Singing River started contacting individuals impacted by the August ransomware attack, severely affecting the US hospital system. According to the breach notification letter, which Singing River submitted to the Maine Attorney General, attackers roamed the company‘s systems for over 48 hours in late August of 2023.
“The investigation determined that the information potentially impacted may include your name, date of birth, address, Social Security number, medical information, and health information. We have no evidence that any of your information was used for identity theft or fraud,” the healthcare provider said.
Individual healthcare data can be sold for hundreds of dollars on dark web forums. For example, malicious actors can use medical details for medical identity theft, a type of fraud where threat actors use stolen information to submit forged claims to Medicare and other health insurers.
Meanwhile, other personally identifiable information (PII) may be used to commit fraud, from identity theft and phishing attacks to opening new credit accounts, making unauthorized purchases, or obtaining loans under false pretenses.
Data that the healthcare provider submitted to the authorities revealed that the attack exposed 252,890 individuals in total. Singing River said it would provide its impacted customers with credit monitoring and identity restoration services to mitigate potential issues if the exposed data was misused.
The Rhysida ransomware gang, which was behind the attack, breached several hospitals in the late summer of 2023. Three Singing River hospitals and a dozen medical clinics were affected.

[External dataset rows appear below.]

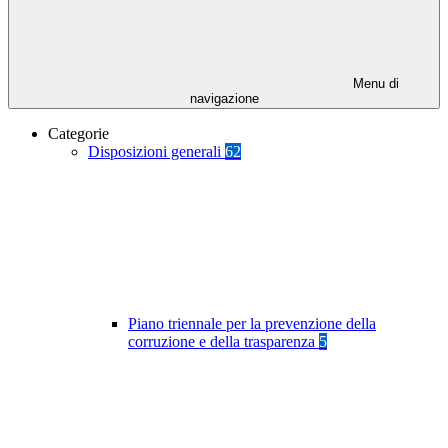
Menu di
navigazione
Categorie
Disposizioni generali
62
Piano triennale per la prevenzione della
corruzione e della trasparenza
5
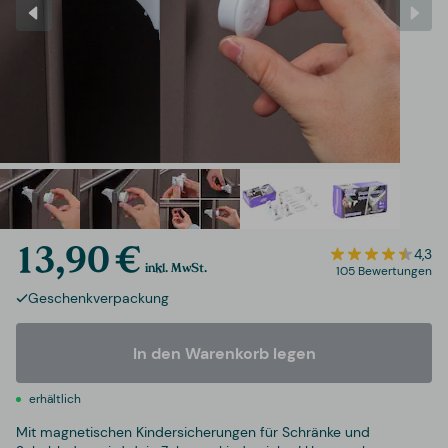
13,90 €
4,3
inkl. MwSt.
105 Bewertungen
Geschenkverpackung
In den Warenkorb legen
erhältlich
Mit magnetischen Kindersicherungen für Schränke und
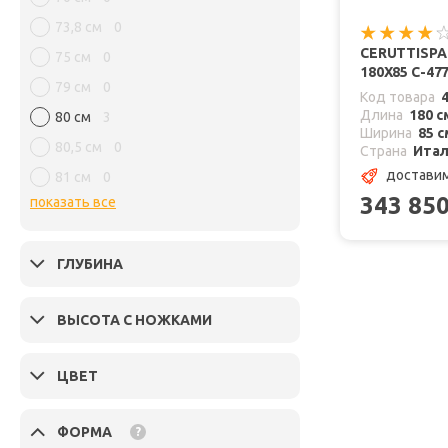
73,8 см
0
CERUTTISP
75 см
0
180X85 C-4
79 см
0
Код товара
Длина
180 с
80 см
3
Ширина
85 с
80,5 см
0
Страна
Ита
доставим
81 см
0
343 85
показать все
ГЛУБИНА
ВЫСОТА С НОЖКАМИ
ЦВЕТ
ФОРМА
?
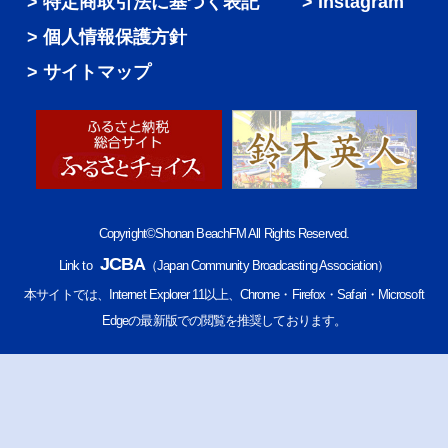
特定商取引法に基づく表記
Instagram
個人情報保護方針
サイトマップ
Copyright©Shonan BeachFM All Rights Reserved.
JCBA
Link to
（Japan Community Broadcasting Association）
本サイトでは、Internet Explorer 11以上、Chrome・Firefox・Safari・Microsoft
Edgeの最新版での閲覧を推奨しております。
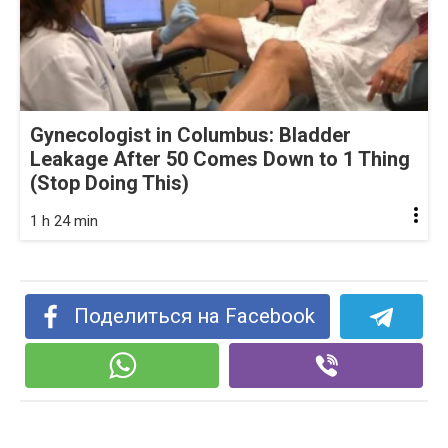
Gynecologist in Columbus: Bladder
Leakage After 50 Comes Down to 1 Thing
(Stop Doing This)
1 h 24 min
Поделиться на Facebook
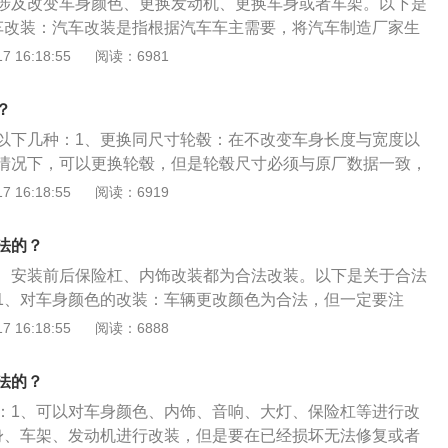
涉及改变车身颜色、更换发动机、更换车身或者车架。以下是
动机的来源证明进行申请变更，需要注意的是发动机虽然可以
改变，在车管所机动车登记的车辆结构特征，也不能擅自更
或者使用伪造、变造的机动车登记证书、号牌、行驶证、检验
影响对面司机行车安全，就是合法的改装，完全可以通过年
车改装：汽车改装是指根据汽车车主需要，将汽车制造厂家生
是绝对不可以改变的。具体的车辆改装要求需根据当地的交通
志；（四）使用其他机动车的登记证书、号牌、行驶证、检验
系统：包括更换竞技刹车皮、刹车盘甚至刹车卡钳，在合理范
部造型、内部造型以及机械性能的改动，主要包括车身改装和
 16:18:55
阅读：6981
提前到当地车管所咨询后再进行车辆改装，避免之后带来是麻
志。具体的车辆改装建议提前到当地车管所咨询后再进行车辆
，除了提升外观美观程度以外，还可以大大缩减刹车距离，改
、相关规定：新的《道路交通安全法》明确规定，任何单位或
规的备案，本着实际出发的态度进行理性改装是不会有问题
来麻烦；同时只要是正规的备案，本着实际出发的态度进行理
动车或者擅自改变机动车已登的结构、构造或者特征。车辆的
？
题的。根据《机动车登记规定》第十六条，已注册登记的机动
、长、宽、高四个硬性的标准和发动机的相关技术参数。
的，机动车所有人应当向登记地车辆管理所申请变更登记：
以下几种：1、更换同尺寸轮毂：在不改变车身长度与宽度以
色的；（二）更换发动机的；（三）更换车身或者车架的；
情况下，可以更换轮毂，但是轮毂尺寸必须与原厂数据一致，
更换整车的；（五）机动车登记的使用性质改变的；（六）机
板以外。2、车身改色：国家法律允许个人更改车身颜色，不
 16:18:55
阅读：6919
迁出、迁入车辆管理所管辖区域的。属于第一款第一项至第三
过30%，需要在10天之内到车管所重新拍照，申请变更。并且
的，机动车所有人应当在变更后十日内向车辆管理所申请变更
属颜色（警车、消防车、救护车等），更不能改成镜面反光
法的？
共和国道路交通安全法实施条例》第五十四条机动车载物不得
、加装车顶行李架：所安装的行李架不能改变车身长度、宽度以及
、安装前后保险杠、内饰改装都为合法改装。以下是关于合法
上核定的载质量，装载长度、宽度不得超出车厢，并应当遵守
时行李架的高度不能超过30cm，并且要牢固可靠。4、加装脚
1、对车身颜色的改装：车辆更改颜色为合法，但一定要注
重型、中型载货汽车，半挂车载物，高度从地面起不得超过4米，
板，但是不能改变车身长度、宽度与车身主体结构。5、换装
与部队用车、市政用车、消防车、以及工程抢险专用车的颜
 16:18:55
阅读：6888
得超过4.2米；(二)其他载货的机动车载物，高度从地面起不
不改变车辆长度、宽度的情况下，允许车辆更换中网或保险
颜色进行改装后的十天内到车管所进行换领新的行驶证。可以
三)摩托车载物，高度从地面起不得超过1.5米，长度不得超出车身
身长度、宽度。6、改装内饰：比起外饰，内饰的改装宽容度
只要符合规定，按时去处理登记。2、安装前后保险杠：相关
车载物宽度左右各不得超出车把0.15米；三轮摩托车载物宽度不
装碳纤维的饰板、翻毛皮材质的方向盘，或者音响改装、真皮
法的？
响车牌识别和行车安全的情况下，小型汽车可以加装防撞装
汽车除车身外部的行李架和内置的行李箱外，不得载货。载客
改装大灯：只要不改颜色，色温在6000K以下，加上双光透镜没
：1、可以对车身颜色、内饰、音响、大灯、保险杠等进行改
说的是小型私家车，不是什么大型客运之类的哦！这个加装保
从车顶起高度不得超过0.5米，从地面起高度不得超过4米。
影响对面司机行车安全，就是合法的改装，完全可以通过年
身、车架、发动机进行改装，但是要在已经损坏无法修复或者
色那样需要去车管所登记备案，但是千万不能改得太夸张，突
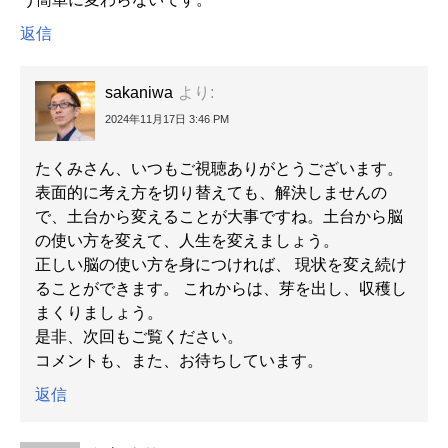
返信
sakaniwa
より:
2024年11月17日 3:46 PM
たくみさん、いつもご視聴ありがとうございます。
表面的に考え方を切り替えても、解決しませんの
で、土台から変えることが大事ですね。土台から脳
の使い方を変えて、人生を変えましょう。
正しい脳の使い方を身につければ、 現状を変え続け
ることができます。 これからは、芽を出し、収穫し
まくりましょう。
是非、次回もご覧ください。
コメントも、また、お待ちしています。
返信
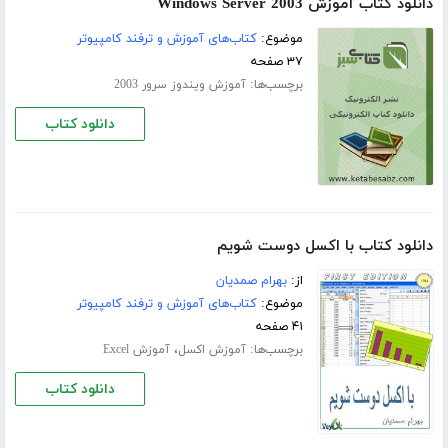
دانلود کتاب آموزش Windows Server 2003
موضوع:
کتاب‌های آموزش و ترفند کامپیوتر
۳۷ صفحه
برچسب‌ها:
آموزش ویندوز سرور 2003
دانلود کتاب
دانلود کتاب با اکسل دوست شویم
از:
بهرام صمدیان
موضوع:
کتاب‌های آموزش و ترفند کامپیوتر
۴۱ صفحه
برچسب‌ها:
،
آموزش اکسل
آموزش Excel
دانلود کتاب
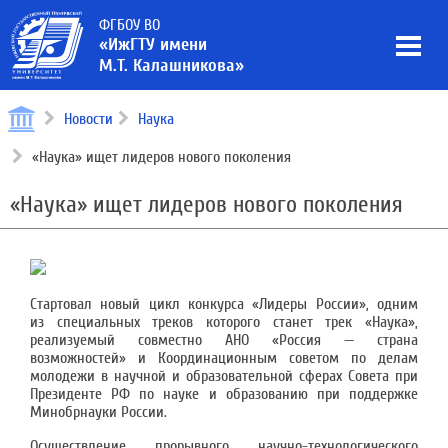
ФГБОУ ВО
«ИжГТУ имени
М.Т. Калашникова»
Новости
Наука
«Наука» ищет лидеров нового поколения
«Наука» ищет лидеров нового поколения
Стартовал новый цикл конкурса «Лидеры России», одним
из специальных треков которого станет трек «Наука»,
реализуемый совместно АНО «Россия — страна
возможностей» и Координационным советом по делам
молодежи в научной и образовательной сферах Совета при
Президенте РФ по науке и образованию при поддержке
Минобрнауки России.
Осуществление прорывного научно-технологического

Its laboratory and radiology testing facilities were forced to work using paper-order tests and radiology exams due to the attack.
Who is Rhysida?
According to US government officials who profiled the group on November 15th, the ransomware gang hit the ransomware scene in late May.
The US Cybersecurity Infrastructure and Security Agency (CISA) said Rhysida is known for going after “targets of opportunity,” including education, healthcare, manufacturing, information technology, and government sectors.
Rhysida has also been observed operating as a ransomware-as-a-service (RaaS) outfit, leasing out ransomware tools and infrastructure in a profit-sharing model.
According to Cybernews’ ransomware monitoring tool, Ransomlooker, Rhysida has publicly claimed nearly 50 organizations over the last 12 months.
Known to initially exploit its targets using social engineering to obtain valid credentials and escalate privileges via public-facing applications, the group often sets up live auctions on its dark leak site, offering up its victim’s data to the highest bidder.